Zaraiz grinned. His black eyes glittering, he bounced to his feet, so much energy in him, if someone touched a match to him, he’d explode. “Right,” he said. “All right. I’ll make a deal. The Slimes’ll park our yizzies for now, if so you make us part of it.” He folded his thin arms, hugged himself as if those arms had strength enough to control what burned in him. The wind blew strands of curly hair across his eyes, his mouth; he ignored that and stood there, frozen fire, dangerous to his enemies, nearly as dangerous to his kin. When Karrel Goza failed to answer at once, his excitement blew out and the suspicion and resentment that smoldered under his skin burned hotter in its place. “Or aren’t Memeli worthy? Aren’t we good enough for you?”

Karrel Goza closed his eyes. I do not need this, he thought, Prophet touch my lips or no, anything I say will be wrong. If there was just some way I could drop him in a hole somewhere until… hole? Why not. He smiled. He couldn’t help smiling though he knew Zaraiz Memeli would see and misinterpret it. He opened his eyes, got wearily to his feet. “How much weight will your yizzy lift?”

“You?” Zaraiz was still suspicious but beginning to radiate a tentative triumph.
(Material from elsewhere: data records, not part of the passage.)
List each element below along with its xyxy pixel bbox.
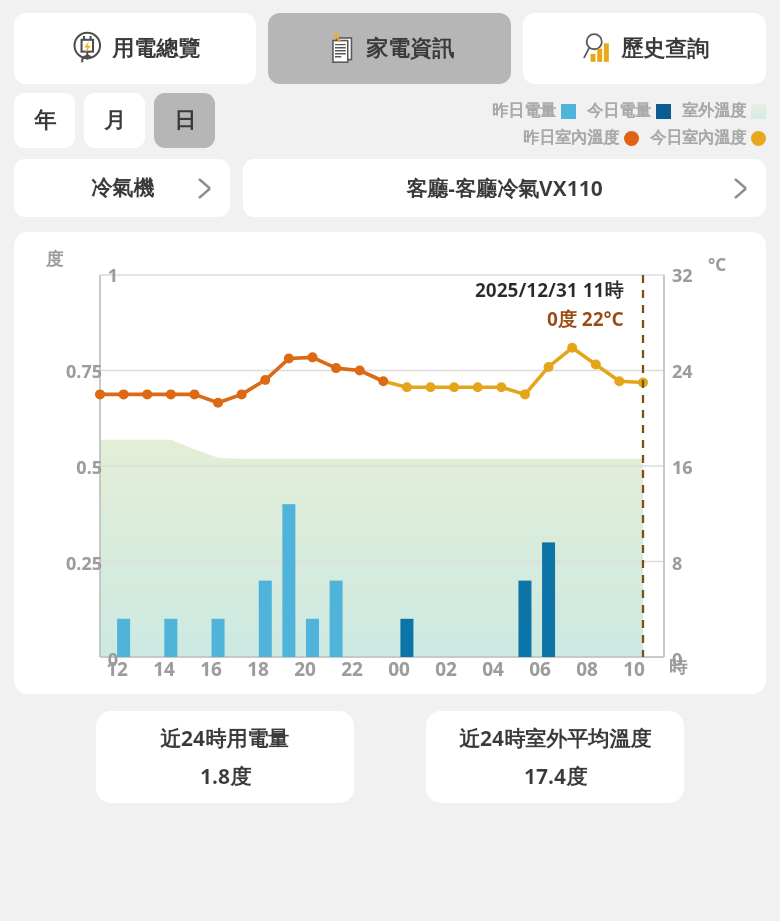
- staticText: 時: [669, 656, 687, 679]
- staticText: 08: [573, 656, 601, 682]
- staticText: 家電資訊: [366, 35, 454, 63]
- button[interactable]: 月: [84, 93, 145, 148]
- staticText: 14: [150, 656, 178, 682]
- staticText: 月: [104, 107, 126, 135]
- staticText: 客廳-客廳冷氣VX110: [406, 174, 603, 203]
- staticText: 0.5: [64, 455, 102, 480]
- staticText: 16: [197, 656, 225, 682]
- staticText: 昨日電量: [492, 101, 556, 121]
- staticText: 近24時室外平均溫度: [459, 724, 652, 753]
- staticText: 今日電量: [587, 101, 651, 121]
- staticText: 0度 22°C: [547, 306, 624, 332]
- staticText: 1.8度: [200, 762, 251, 791]
- staticText: 年: [34, 107, 56, 135]
- staticText: 17.4度: [524, 762, 587, 791]
- staticText: 12: [103, 656, 131, 682]
- staticText: 昨日室內溫度: [523, 128, 619, 148]
- button[interactable]: 家電資訊: [268, 13, 511, 84]
- staticText: 02: [432, 656, 460, 682]
- button[interactable]: 客廳-客廳冷氣VX110: [243, 159, 766, 217]
- staticText: 用電總覽: [112, 35, 200, 63]
- staticText: 0.25: [56, 551, 102, 576]
- staticText: 18: [244, 656, 272, 682]
- staticText: 日: [174, 107, 196, 135]
- button[interactable]: 近24時室外平均溫度: [426, 711, 684, 803]
- staticText: 32: [672, 263, 693, 288]
- staticText: °C: [708, 253, 727, 276]
- staticText: 10: [620, 656, 648, 682]
- staticText: 室外溫度: [682, 101, 746, 121]
- staticText: 24: [672, 359, 693, 384]
- staticText: 歷史查詢: [621, 35, 709, 63]
- staticText: 16: [672, 455, 693, 480]
- staticText: 0.75: [56, 359, 102, 384]
- staticText: 今日室內溫度: [650, 128, 746, 148]
- other: Select: [198, 178, 211, 199]
- button[interactable]: 近24時用電量: [96, 711, 354, 803]
- staticText: 20: [291, 656, 319, 682]
- other: Select: [734, 178, 747, 199]
- button[interactable]: 冷氣機: [14, 159, 230, 217]
- staticText: 1: [88, 263, 118, 288]
- staticText: 00: [385, 656, 413, 682]
- staticText: 度: [46, 249, 63, 270]
- button[interactable]: 用電總覽: [14, 13, 256, 84]
- staticText: 04: [479, 656, 507, 682]
- staticText: 22: [338, 656, 366, 682]
- button[interactable]: 日: [154, 93, 215, 148]
- staticText: 0: [672, 647, 683, 672]
- staticText: 06: [526, 656, 554, 682]
- staticText: 8: [672, 551, 683, 576]
- staticText: 近24時用電量: [160, 724, 290, 753]
- button[interactable]: 年: [14, 93, 75, 148]
- staticText: 2025/12/31 11時: [475, 277, 624, 303]
- staticText: 冷氣機: [91, 175, 154, 201]
- button[interactable]: 歷史查詢: [523, 13, 766, 84]
- staticText: 0: [88, 647, 118, 672]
He’s quick, Karrel Goza thought, good, he might even be useful. “Yes.”

“You and me, no problem.”

“Tomorrow night. I’ll take you out, but you’ll have to make your own pitch. Another thing, you don’t like House discipline, but the worst thing that can happen to you here is divorcement. Act up there and you could find slave steel around your neck. I’ll back you, for what that’s worth; I think you might be useful, a clever boy can get in places a man can’t reach. All I’m saying is, it won’t be easy. Come along.”

Zaraiz followed him down the stairs. Not a word from the boy. The washcourt was empty, a few raindrops were splatting down, making pockmarks on flags whitened by decades of splashes from soap, starch, and bleach. Karrel stopped, turned. “Well?”

He watched Zaraiz Memeli struggle to make up his mind; his impatience was gone, he was too tired to care what the decision was. As the boy shifted from foot to foot, he could almost write the script for what was passing through his cousin’s head. He looked his age at last, vulnerable, wanting desperately for the offer to be real, afraid of trusting it because the whole of his short life had taught him that adults invariably lied to him, broke promises without a qualm, disregarded his ideas and his desires. He kept snatching glances at Karrel Goza as if trying to surprise him into betraying his real intentions. It was no good, of course; either he trusted and said yes, or he rejected the offer and took the consequences. Karrel Goza waited, shoulders slumped, eyes half-closed.

Zaraiz Memeli’s eyes burned black again. He licked his lips, nodded, a short sharp jerk of his head. “When do we go?” he said; his voice cracked again, but this time he ignored it. “Where do we start from?”